Le Festival International du Film d’Animation d’Annecy lui réservera le Prix de la Critique.
Et puis, tel son personnage éponyme, le court-métrage se retrouve enfermé dans son tourment et dans une boîte, au fond d’un sombre cimetière oublié derrière les tiroirs des archives Disney…
Ce n’est pas grave ! Pensons à l’avenir ! Pensons à la marche suivante !
Pensons à Hansel et Gretel !
C’est Julie Hickson qui en a écrit le scénario pour Disney Channel et ce sont Rick Heinrichs, avec Stephen Chiodo, qui s’occupent des séquences d’animation image par image, comme il l’avaient déjà fait pour Vincent.
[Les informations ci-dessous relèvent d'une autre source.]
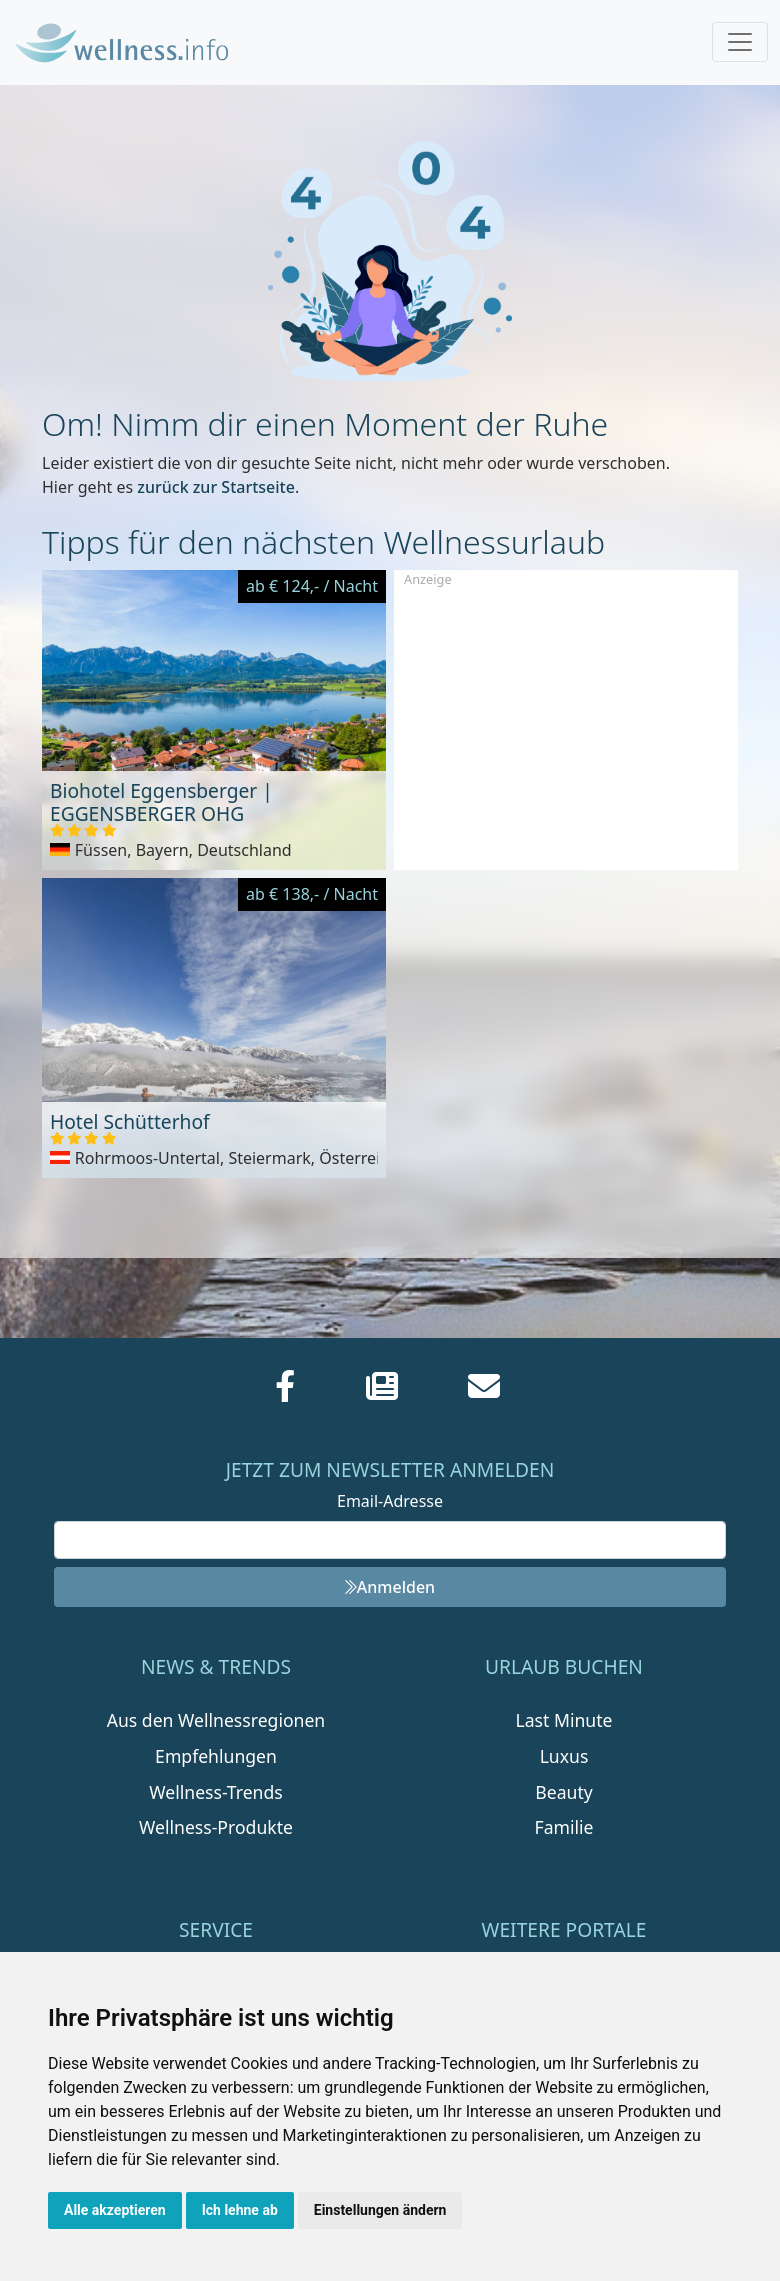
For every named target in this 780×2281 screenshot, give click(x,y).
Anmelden (390, 1587)
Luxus (564, 1756)
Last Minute (564, 1720)
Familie (564, 1827)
Ce sera la sixième chambre de la Tour Burton, la seconde bâtie dans son étage consacré à Disney et la toute première à être portée par de véritables acteurs, en chair et en os (ce dernier aspect devrait d’autant plus plaire à Burton) !
Dès qu’on lui laisse le projet, et alors en proie à une phase Japoniforme dans son art, il décide d’engager des comédiens non professionnels et japonais, sous l’œil assez inquiet des producteurs soudain assaillis de doutes. Qu’ils se détrompent : c’était un bon choix qui a permis à Burton de travailler avec les acteurs et d’asseoir son assurance !
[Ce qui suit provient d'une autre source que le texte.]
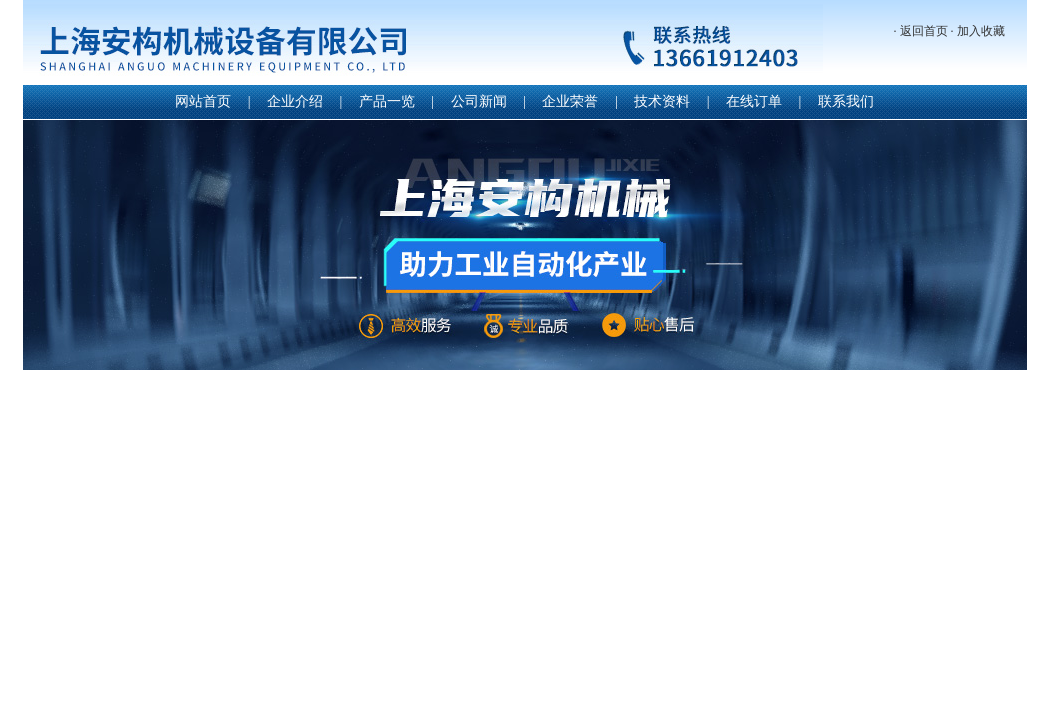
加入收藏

Son style se fait moins farouche et plus évident : jouets couverts de spirales, plus dérangeants et effrayants qu’amusants, perspectives hachées, raturées, personnages à la fois noirs et hauts en couleurs… Ce film ressemble à un jeu délirant où la méchante marâtre surjoueuse et la sorcière agile en arts martiaux sont incarnées par le même acteur homme.
Cette magicienne peut être considérée comme l’ancêtre d’un Chocolatier, beaucoup plus charmant et bienveillant qu’elle, avec qui elle partage le goût des grosses lunettes noires et rondes et la manie de s’entourer de sucreries en tous genres... Connaissant le conte d’origine, ce dernier point paraît plutôt normal !
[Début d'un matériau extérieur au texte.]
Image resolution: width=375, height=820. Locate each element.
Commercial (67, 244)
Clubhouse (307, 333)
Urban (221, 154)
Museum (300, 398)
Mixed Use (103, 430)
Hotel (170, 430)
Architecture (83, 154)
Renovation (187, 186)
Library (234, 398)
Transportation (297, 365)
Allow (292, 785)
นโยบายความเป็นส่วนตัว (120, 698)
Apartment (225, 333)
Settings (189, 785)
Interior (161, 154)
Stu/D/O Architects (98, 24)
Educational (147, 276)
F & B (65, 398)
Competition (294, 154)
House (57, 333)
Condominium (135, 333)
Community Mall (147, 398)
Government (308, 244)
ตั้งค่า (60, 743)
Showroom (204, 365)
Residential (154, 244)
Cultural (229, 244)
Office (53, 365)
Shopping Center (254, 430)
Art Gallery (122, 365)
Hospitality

Cet univers enfantin et sombrement sucré colle bien à l’imaginaire Tim Burton, il est donc naturel que ce dernier s’y colle (comme le caramel !) en retour !
La sorcière ne fait pas que s’entourer de friandises : elle en est une elle-même !
Son nez crochu n’est autre qu’un sucre d’orge, tout comme sa canne ! Son costume est recouvert de confiseries, sortes de gâteaux en forme d’étoiles dont elle se servira par la suite comme shaken, les "étoiles ninja".
Si ce monstre sucré reste objectivement humain, malgré ses tentatives de se déguiser en pâtisserie, il y a carrément un personnage qui est un gâteau : un bonhomme en pain d’épices tout coloré.
Idée certainement inspiré d’une grande œuvre que Burton reprendra des années plus tard, ce curieux biscuit ambulant a pour devise « mange-moi ! ».
Il répète cet ordre, de plus en plus agressivement, au pauvre Hansel fait prisonnier par la Sorcière. Ce dernier n’a pas l’air de lui trouver bon goût, mais il consent, par gentillesse ou par pitié, de le grignoter un peu…
Cependant, il ne cache pas assez son dégoût, vexant la pâtisserie qui continue à le menacer alors qu’une bonne moitié de son corps est déjà croquée.
Comme pour une recette de pâtisserie empoisonnée, l’horreur se mélange au ridicule pour donner ce court-métrage à la saveur étrange. Peut-être trop, selon les dirigeants de la firme Disney qui ont décidé de ne le diffuser qu’une seule fois, le soir d’Halloween 1983 vers 22 heures 30, sur Disney Channel. Une carrière bien courte.
Enfin presque : comme pour faire plaisir à son créateur qui aime beaucoup les revenants, Hansel et Gretel se faufilera au travers des années et à travers les tiroirs fermés des archives pour se rallumer sur les écrans, lors, par exemple, d’une rétrospective consacrée à Tim Burton du 22 Novembre 2009 au 26 Avril 2010, organisée au Musée d’Art Moderne de New York... Ou bien dans le cadre d’une exposition sur le réalisateur à la Cinémathèque Française de Paris jusqu’en Août 2012…
Disney devait penser qu’un film au décor dépouillé, aux jouets maléfiques tordus, aux canards en bois Pingouinesques, aux murs qui dégoulinent de sucre pâteux apparemment comestible, aux lits avec de gros yeux et des lattes comme des dents, aux biscuits suicidaires et autophages et à une sorcière qui se sert d’un nunchaku en sucre d’orge, n’était pas idéal pour de jeunes enfants…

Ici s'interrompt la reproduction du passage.